TASK DETAILS:
Starting from the line with "Вопрос-ответ (672, 1475)" and going up to and including the line with "Office 365 Weekly", copy the listing below exactly. Leave all images out.

RECORD EXCERPTS:
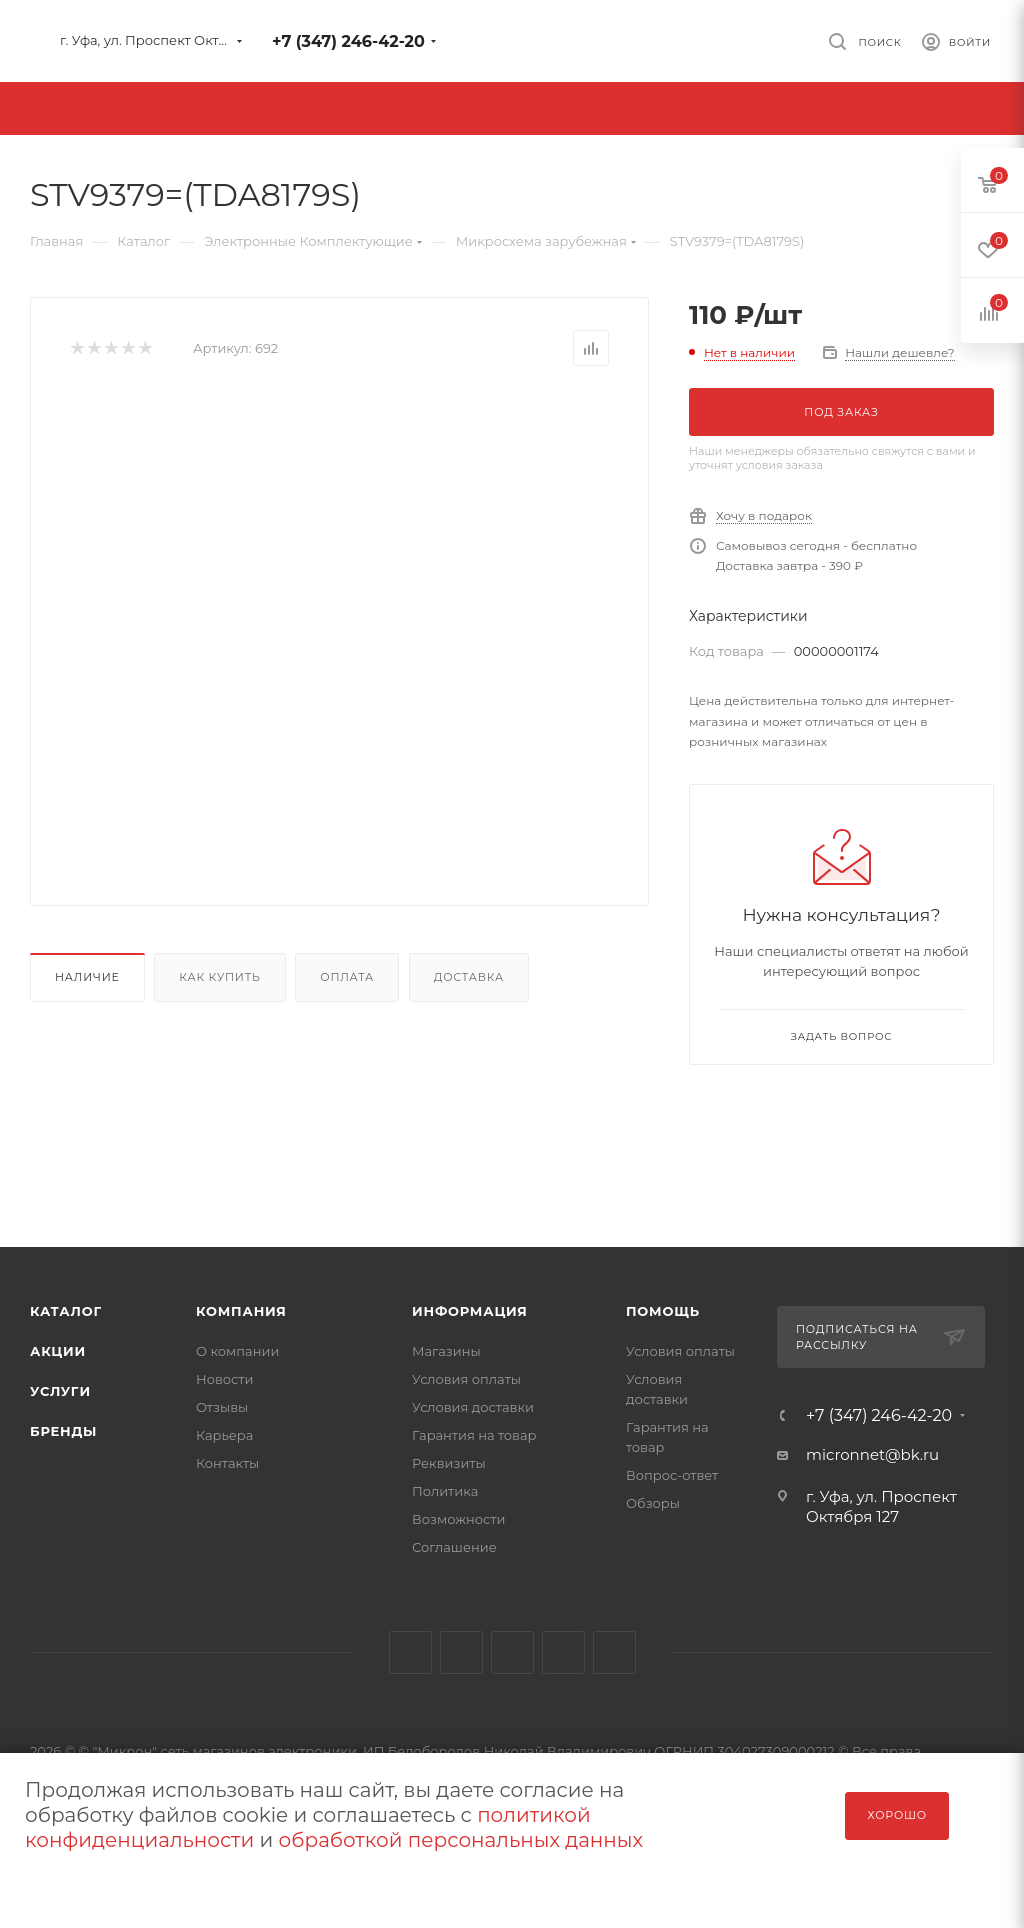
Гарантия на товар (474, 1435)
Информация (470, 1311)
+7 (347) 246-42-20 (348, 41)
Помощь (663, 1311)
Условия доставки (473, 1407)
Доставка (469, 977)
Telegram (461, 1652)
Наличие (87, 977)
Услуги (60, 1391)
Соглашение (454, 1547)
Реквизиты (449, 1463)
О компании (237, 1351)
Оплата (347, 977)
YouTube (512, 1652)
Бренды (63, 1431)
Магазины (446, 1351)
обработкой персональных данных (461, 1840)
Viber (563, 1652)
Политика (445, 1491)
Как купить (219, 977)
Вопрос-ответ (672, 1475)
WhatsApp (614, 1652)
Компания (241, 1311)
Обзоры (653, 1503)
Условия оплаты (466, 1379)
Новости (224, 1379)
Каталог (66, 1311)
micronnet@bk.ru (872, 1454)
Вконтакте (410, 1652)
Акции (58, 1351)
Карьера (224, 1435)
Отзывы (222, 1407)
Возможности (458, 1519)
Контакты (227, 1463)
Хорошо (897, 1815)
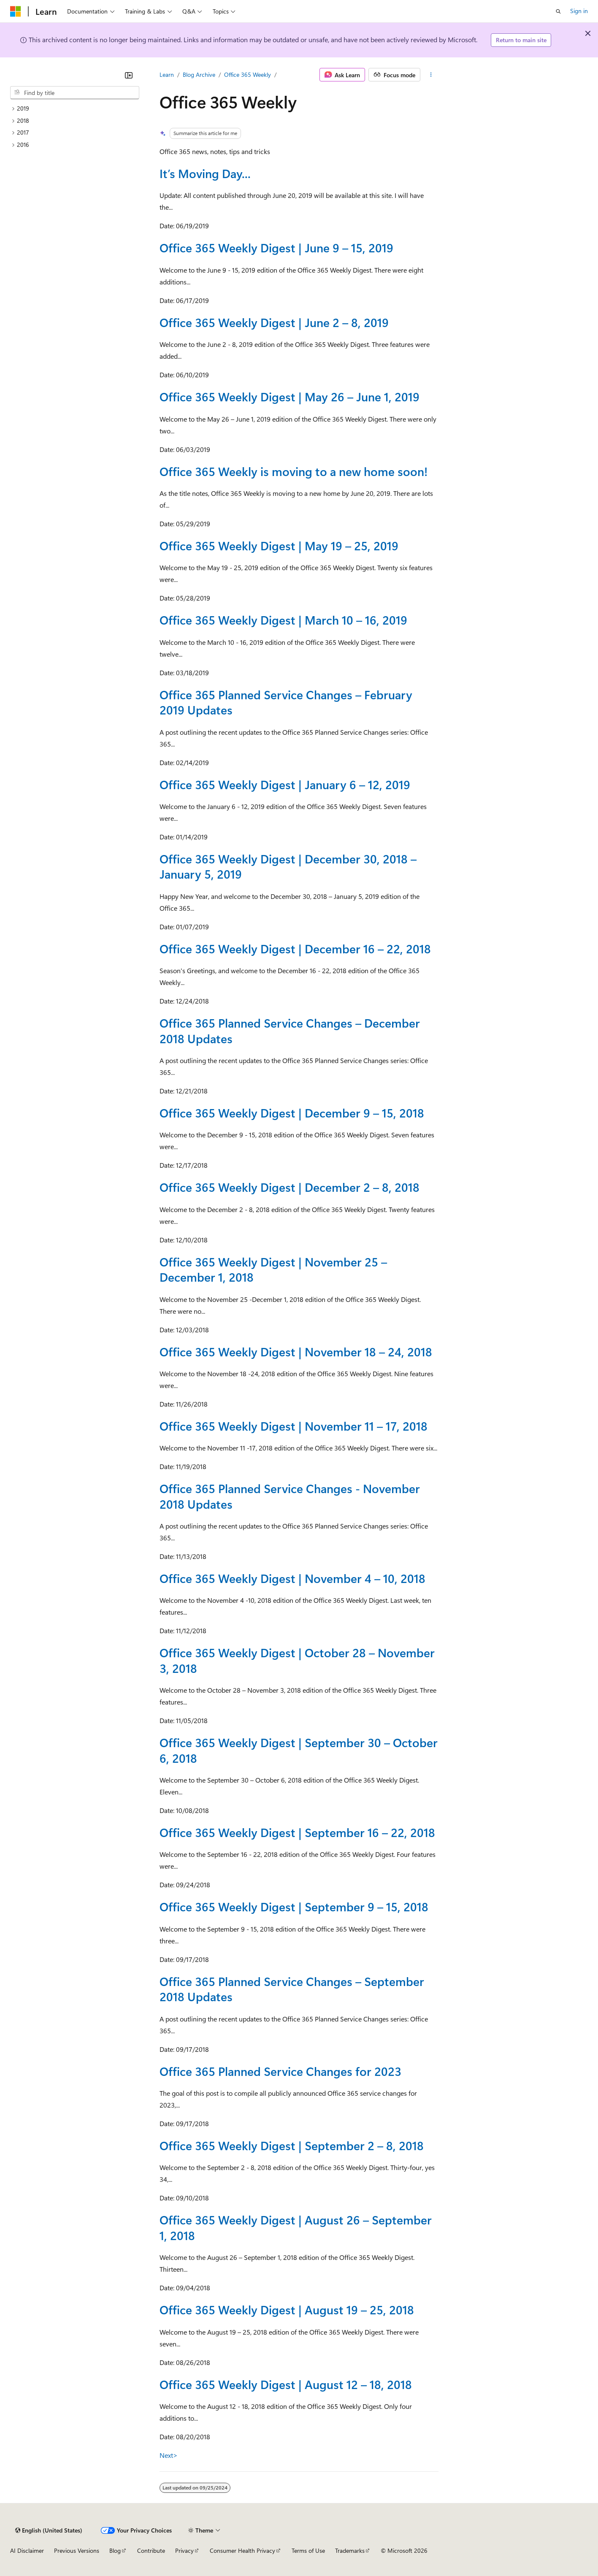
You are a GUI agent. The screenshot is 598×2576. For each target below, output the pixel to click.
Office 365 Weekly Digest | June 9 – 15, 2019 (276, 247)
--
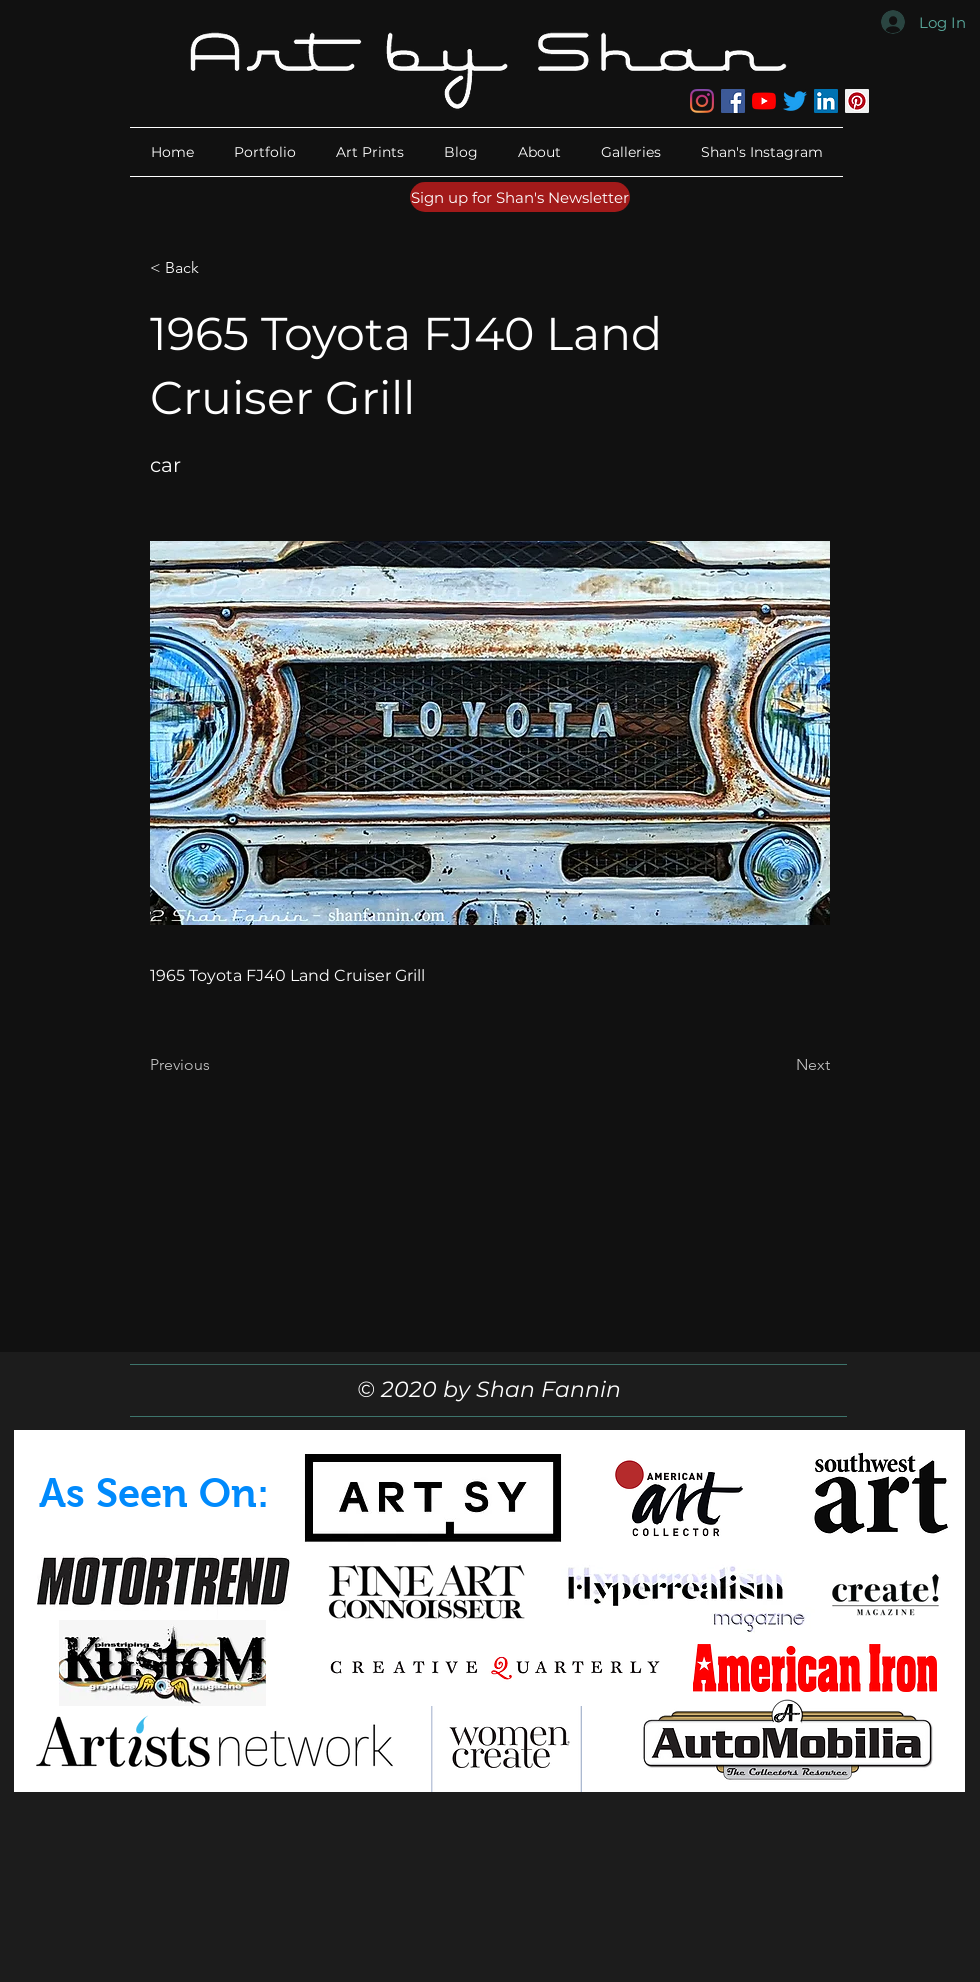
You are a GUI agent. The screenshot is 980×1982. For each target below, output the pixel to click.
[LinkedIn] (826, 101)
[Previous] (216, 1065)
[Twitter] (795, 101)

COMPLETED EXERCISE:
Вопрос-ответ (672, 1475)
WhatsApp (614, 1652)
Компания (241, 1311)
Обзоры (653, 1503)
Условия оплаты (466, 1379)
Новости (224, 1379)
Каталог (66, 1311)
micronnet@bk.ru (872, 1454)
Вконтакте (410, 1652)
Акции (58, 1351)
Карьера (224, 1435)
Отзывы (222, 1407)
Возможности (458, 1519)
Контакты (227, 1463)
Хорошо (897, 1815)
You are a GUI agent. The screenshot is 598×2576. For each target below, output the pixel to click.
Office 365 Weekly Digest | June 9 – 15, 2019 (276, 247)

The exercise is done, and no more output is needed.